David gasped. “Why would you slander me so, then?”
“I mean to make you understand that I do not fancy idle flirtation. If you’re thinking of being a virtuous man then you can find somewhere else to tarry.”
“But –“
“I know how you look at me. And I look at you in the same way. I am accustomed to a certain covetous attitude. But I believe you do not know what you desire, and that pains me. I’ve had enough of pain, I think.”
They were at an impasse, and David said the only thing he could to convince Terry he was not merely curious.
“Would you pose for me?”
Terry looked up, his expression transforming from bitterness to wonder.
“Pose? For a painting, y’mean?”
“Yes. I’ve wanted to paint you ever since I first saw you.”
“As what?”
“Yourself. But also as any number of things. An angel. A god.”
The eyes widened, and they seemed to change color, from faded indigo to bright azure.
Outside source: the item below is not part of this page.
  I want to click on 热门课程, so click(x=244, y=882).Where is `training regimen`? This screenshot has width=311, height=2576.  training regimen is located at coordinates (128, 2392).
“And what would you do with such a thing?”
“I’d paint it for you.”
Terry blew out an embarrassed sigh, his face flushing. “What would I do with a painting of meself, eh? Use it as a mirror?”
“You could do with it whatever you like, it’s not for me to tell you. I only desire to portray you as best I can, for you are a most beautiful, and worthy, subject.”
“When?”
“As soon as you can. But of course you’re occupied at the moment.”
Terry smiled, sly and shy. “Want to help me?”
“If you’ll show me how.”
David took Terry’s place upon the chair and the other bent over it, guiding his hands in the task. The feel of Terry’s warm breath upon his ear made David think of his creature, but he knew even as long as he would paint the sea (perhaps with this beautiful one floating upon the water, kelp tangled in his hair, his skin a pale contrast with the deep blue of the ocean), he could not sacrifice any other desire to it, not even a love which he might never feel again, but he could perhaps cultivate something similar among his own kind.